Is this not a violation of the Hippocratic Oath for doctors ?
When will this madness ever stop ? It appears that in parts of the USA, black patients can demand treatment by black doctors. But Wes Streeting would deny treatment to any “racist” white person asking for a white doctor.
This is all simply creating and propagating racism where none originally existed.
Still, we’re officially in “two tier Britain” now, so this must be right …

T Bone
T Bone
3 months ago
Reply to  Peter B

At least in the US the states are considered the primary law making unit so health care systems are implemented more locally. This can be usurped if states are accepting all kinds of strings attached grants and etc but there is at least some mechanism to prevent federal bureacrats from imposing draconian universal rules and behavioral nudging.

In a Universal Health system there is so much centralization that it becomes more difficult.

Hugh Bryant
Hugh Bryant
3 months ago
Reply to  Peter B

The problem Wes will have is that the most enthusiastic racists aren’t white.

Hugh Bryant
Hugh Bryant
3 months ago

Well, it didn’t take long for the shine to come off Wes Streeting, did it? What a fool he must be not to see the tsunami of unintended consequences that will flow from this.

Derek Smith
Derek Smith
3 months ago
Reply to  Hugh Bryant

Wes Streeting is a former Stonewall employee. This stuff runs in his blood.

El Uro
El Uro
3 months ago

Ultimate fascism

Lennon Ó Náraigh
Lennon Ó Náraigh
3 months ago

From an article in the Daily Mail:

Half of trainee doctors at UCLA’s prestigious medical school ‘are failing basic tests after dean who’s anti-white ignored affirmative action ban and terrorized staff with DEI rules’

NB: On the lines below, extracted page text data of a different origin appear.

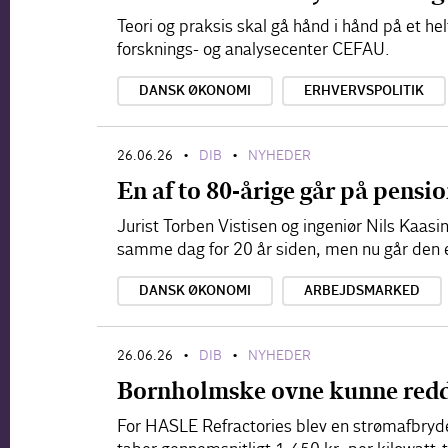
Teori og praksis skal gå hånd i hånd på et he
forsknings- og analysecenter CEFAU.
DANSK ØKONOMI
ERHVERVSPOLITIK
26.06.26
DIB
NYHEDER
•
•
En af to 80-årige går på pensio
Jurist Torben Vistisen og ingeniør Nils Kaasi
samme dag for 20 år siden, men nu går den 
DANSK ØKONOMI
ARBEJDSMARKED
26.06.26
DIB
NYHEDER
•
•
Bornholmske ovne kunne redde
For HASLE Refractories blev en strømafbryd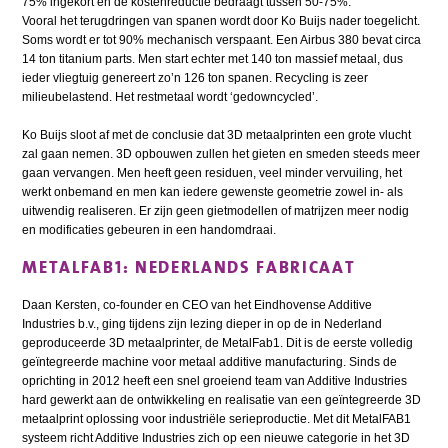
75% ingekort en de kostenreductie bedraagt tussen 50-75%.
Vooral het terugdringen van spanen wordt door Ko Buijs nader toegelicht.
Soms wordt er tot 90% mechanisch verspaant. Een Airbus 380 bevat circa
14 ton titanium parts. Men start echter met 140 ton massief metaal, dus
ieder vliegtuig genereert zo’n 126 ton spanen. Recycling is zeer
milieubelastend. Het restmetaal wordt ‘gedowncycled’.
Ko Buijs sloot af met de conclusie dat 3D metaalprinten een grote vlucht
zal gaan nemen. 3D opbouwen zullen het gieten en smeden steeds meer
gaan vervangen. Men heeft geen residuen, veel minder vervuiling, het
werkt onbemand en men kan iedere gewenste geometrie zowel in- als
uitwendig realiseren. Er zijn geen gietmodellen of matrijzen meer nodig
en modificaties gebeuren in een handomdraai.
METALFAB1: NEDERLANDS FABRICAAT
Daan Kersten, co-founder en CEO van het Eindhovense Additive
Industries b.v., ging tijdens zijn lezing dieper in op de in Nederland
geproduceerde 3D metaalprinter, de MetalFab1. Dit is de eerste volledig
geïntegreerde machine voor metaal additive manufacturing. Sinds de
oprichting in 2012 heeft een snel groeiend team van Additive Industries
hard gewerkt aan de ontwikkeling en realisatie van een geïntegreerde 3D
metaalprint oplossing voor industriële serieproductie. Met dit MetalFAB1
systeem richt Additive Industries zich op een nieuwe categorie in het 3D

If this is true, it will not be long before black patients demand to be treated by white doctors.

Hugh Bryant
Hugh Bryant
3 months ago

Ha ha. Of course! It’s obvious. To qualify under the DEI regime the white doctors will have to be so spectacularly good that no-one will want to be treated by anyone else.

Remind me: who was it who said: ‘everything woke turns to shit’?

Ethniciodo Rodenydo
Ethniciodo Rodenydo
3 months ago

I suspect that is the preference anyway

UnHerd Reader
UnHerd Reader
3 months ago

What if the only neurologist on duty is white. Will the black patient have a stroke while waiting for a black neurologist ?

Tyler Durden
Tyler Durden
3 months ago

The Authoritarian Left gets its tentacles everywhere. And in suitably Bolshevik style, Labour got less than 25% of the vote to win all that parliamentary power.

Mister Smith
Mister Smith
3 months ago

It is astonishingly racist and stupid for AMA and other medical associations to state that newborn black babies have a better survival rate when treated by black doctors vs. white. If this is true at all, it probably means the most skilled, experienced, educated doctor available is summoned to handle these dire, challenging births, the outcomes of which are always uncertain. The doctor called, may well be, in most cases, white. Insipid DEI fanatics can’t imagine such a scenario. They denigrate and mock the sincere effort of good doctors striving to save lives.

Michael Clarke
Michael Clarke
3 months ago

Is this a spoof piece originally intended for April 1st?

Chipoko
Chipoko
3 months ago

I want to post something on this subject. But I am fearful that the British police will knock on my door and arrest me for expressing my views.